After a day of waiting, experts found a wanted malware sample – “tv.dll”, or ‘ATMitch’ as it was later dubbed. It was spotted in the wild twice: once from Kazakhstan, and once from Russia.
This malware is remotely installed and executed on an ATM from within the target bank: through the remote administration of ATM machines. After it’s installed and connected to the ATM, the ATMitch malware communicates with the ATM as if it is legitimate software. It makes it possible for attackers to conduct a list of commands – such as collecting information about the number of banknotes in the ATM’s cassettes. What’s more; it provides criminals with the ability to dispense money at any time, at the touch of a button.
Usually criminals start by getting information on the amount of money a dispenser has. After that, a criminal can send a command to dispense any number of banknotes from any cassette. After withdrawing money in this curious way, criminals only need to grab the money and go. An ATM robbery like this takes just seconds! Once an ATM is robbed, the malware deletes its traces.
It is still not known who is behind the attacks. The use of open source exploit code, common Windows utilities and unknown domains during the first stage of the operation makes it almost impossible to determine the group responsible. However, “tv.dll”, used in the ATM stage of the attack contains a Russian language resource, and known groups that could fit into this profile are GCMAN and Carbanak.
“Combating these kinds of attacks requires a specific set of skills from the security specialist guarding the targeted organization.The successful breach and infiltration of data from a network can only be conducted with common and legitimate tools; after the attack, criminals may wipe all the data that could lead to their detection leaving no traces, nothing.

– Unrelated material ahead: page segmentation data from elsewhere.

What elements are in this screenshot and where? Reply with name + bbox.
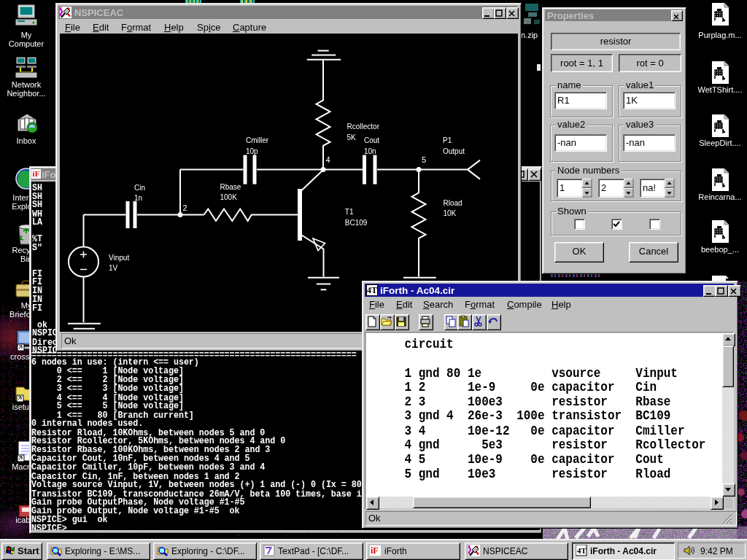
svg-text:10n: 10n [364,147,376,155]
svg-text:Rload: Rload [444,199,462,207]
svg-text:Cmiller: Cmiller [246,136,269,144]
svg-text:5: 5 [422,155,426,164]
svg-text:1n: 1n [134,194,142,202]
svg-text:Rbase: Rbase [220,183,241,191]
svg-text:4: 4 [326,155,330,164]
svg-text:BC109: BC109 [345,219,368,227]
svg-text:Output: Output [443,147,465,155]
svg-text:10p: 10p [246,147,258,155]
svg-text:5K: 5K [347,133,357,141]
svg-text:Cin: Cin [134,184,145,192]
svg-text:Rcollector: Rcollector [347,122,380,131]
svg-text:Cout: Cout [364,136,379,144]
svg-text:iF: iF [371,545,379,556]
svg-text:4T: 4T [577,546,587,555]
svg-text:P1: P1 [443,136,452,144]
svg-text:100K: 100K [220,193,238,201]
svg-text:T1: T1 [345,208,354,216]
svg-text:2: 2 [183,203,187,212]
svg-text:10K: 10K [444,209,457,217]
svg-text:Vinput: Vinput [109,254,129,262]
svg-text:1V: 1V [109,264,118,272]
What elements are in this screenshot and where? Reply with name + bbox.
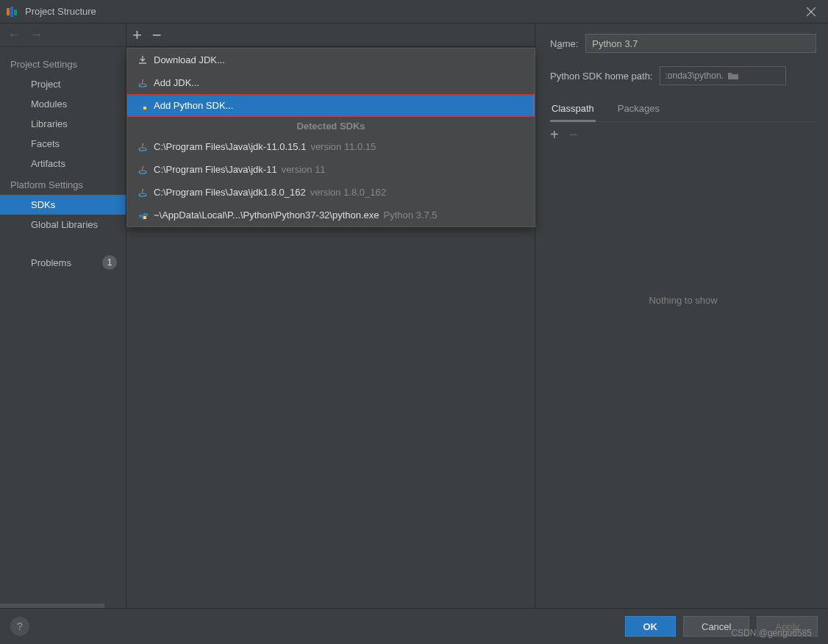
sidebar-item-modules[interactable]: Modules xyxy=(0,94,126,114)
help-button[interactable]: ? xyxy=(10,617,29,636)
window-title: Project Structure xyxy=(25,6,96,17)
app-icon xyxy=(6,7,19,17)
sidebar-item-facets[interactable]: Facets xyxy=(0,134,126,154)
download-icon xyxy=(138,55,154,65)
svg-rect-6 xyxy=(143,107,146,110)
detected-sdk-item[interactable]: C:\Program Files\Java\jdk1.8.0_162 versi… xyxy=(127,181,535,204)
menu-label: Add JDK... xyxy=(154,77,199,88)
close-icon[interactable] xyxy=(800,1,822,23)
titlebar: Project Structure xyxy=(0,0,828,24)
watermark: CSDN @gengu6585 xyxy=(731,628,812,638)
menu-add-jdk[interactable]: Add JDK... xyxy=(127,71,535,94)
sidebar-scrollbar[interactable] xyxy=(0,604,104,608)
ok-button[interactable]: OK xyxy=(625,616,677,637)
svg-rect-10 xyxy=(143,216,146,219)
empty-message: Nothing to show xyxy=(550,295,816,306)
problems-label: Problems xyxy=(31,257,71,268)
menu-add-python-sdk[interactable]: Add Python SDK... xyxy=(127,94,535,117)
detected-sdk-item[interactable]: C:\Program Files\Java\jdk-11.0.15.1 vers… xyxy=(127,135,535,158)
detected-sdk-item[interactable]: C:\Program Files\Java\jdk-11 version 11 xyxy=(127,158,535,181)
sdk-version: version 1.8.0_162 xyxy=(310,187,386,198)
sidebar-nav: ← → xyxy=(0,24,126,47)
sidebar-item-artifacts[interactable]: Artifacts xyxy=(0,154,126,173)
sdk-path-field[interactable]: :onda3\python.exe xyxy=(660,66,786,85)
sdk-path: C:\Program Files\Java\jdk1.8.0_162 xyxy=(154,187,306,198)
java-icon xyxy=(138,187,154,198)
sdk-path: C:\Program Files\Java\jdk-11.0.15.1 xyxy=(154,141,306,152)
sdk-toolbar: + − xyxy=(126,24,535,47)
details-tabs: Classpath Packages xyxy=(550,99,816,122)
menu-label: Add Python SDK... xyxy=(154,100,233,111)
name-label: Name: xyxy=(550,38,578,49)
sdk-path-value: :onda3\python.exe xyxy=(660,71,723,81)
nav-forward-icon[interactable]: → xyxy=(25,26,47,44)
sdk-version: Python 3.7.5 xyxy=(384,210,438,221)
sdk-name-input[interactable] xyxy=(585,34,816,53)
section-header-platform: Platform Settings xyxy=(0,173,126,195)
svg-point-5 xyxy=(139,84,146,87)
sidebar-item-global-libraries[interactable]: Global Libraries xyxy=(0,215,126,235)
sdk-path: ~\AppData\Local\P...\Python\Python37-32\… xyxy=(154,210,379,221)
sdk-version: version 11.0.15 xyxy=(310,141,376,152)
sidebar-item-problems[interactable]: Problems 1 xyxy=(0,251,126,274)
add-classpath-button[interactable]: + xyxy=(550,126,559,143)
path-label: Python SDK home path: xyxy=(550,71,652,82)
tab-classpath[interactable]: Classpath xyxy=(550,99,596,122)
sdk-list-panel: + − Download JDK... Add JDK... A xyxy=(126,24,535,608)
sidebar-item-sdks[interactable]: SDKs xyxy=(0,195,126,215)
svg-point-9 xyxy=(139,193,146,196)
svg-rect-0 xyxy=(7,8,10,15)
java-icon xyxy=(138,165,154,175)
remove-sdk-button[interactable]: − xyxy=(152,27,162,43)
java-icon xyxy=(138,142,154,152)
detected-sdk-item[interactable]: ~\AppData\Local\P...\Python\Python37-32\… xyxy=(127,204,535,226)
svg-rect-1 xyxy=(10,7,13,17)
sidebar-item-libraries[interactable]: Libraries xyxy=(0,114,126,134)
dropdown-separator: Detected SDKs xyxy=(127,117,535,135)
sidebar: ← → Project Settings Project Modules Lib… xyxy=(0,24,126,608)
nav-back-icon[interactable]: ← xyxy=(3,26,25,44)
folder-icon[interactable] xyxy=(723,71,785,80)
svg-point-8 xyxy=(139,171,146,173)
python-icon xyxy=(138,210,154,221)
section-header-project: Project Settings xyxy=(0,53,126,74)
svg-point-7 xyxy=(139,148,146,151)
menu-download-jdk[interactable]: Download JDK... xyxy=(127,49,535,71)
classpath-toolbar: + − xyxy=(550,122,816,148)
sidebar-item-project[interactable]: Project xyxy=(0,74,126,94)
sdk-details-panel: Name: Python SDK home path: :onda3\pytho… xyxy=(535,24,828,608)
remove-classpath-button[interactable]: − xyxy=(569,126,578,143)
problems-badge: 1 xyxy=(102,255,117,270)
tab-packages[interactable]: Packages xyxy=(616,99,661,121)
bottom-bar: ? OK Cancel Apply xyxy=(0,608,828,644)
sdk-version: version 11 xyxy=(282,164,326,175)
python-icon xyxy=(138,101,154,111)
menu-label: Download JDK... xyxy=(154,54,225,65)
add-sdk-button[interactable]: + xyxy=(132,27,142,43)
sdk-path: C:\Program Files\Java\jdk-11 xyxy=(154,164,277,175)
java-icon xyxy=(138,78,154,88)
svg-rect-2 xyxy=(14,10,17,15)
add-sdk-dropdown: Download JDK... Add JDK... Add Python SD… xyxy=(126,48,535,227)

To address these issues, memory forensics is becoming critical to the analysis of malware and its functions.And as our case proves, a carefully directed incident response can help solve even the perfectly prepared cybercrime,” said Sergey Golovanov, Principal Security Researcher at Kaspersky Lab.
Kaspersky Lab products successfully detect operations using the above tactics, techniques and procedures. Further information on this story and Yara rules for forensic analysis of the fileless attacks can be found in the two blogs on Securelist.com: first and second. Technical details, including Indicators of Compromise were also provided to customers of Kaspersky Intelligence Services.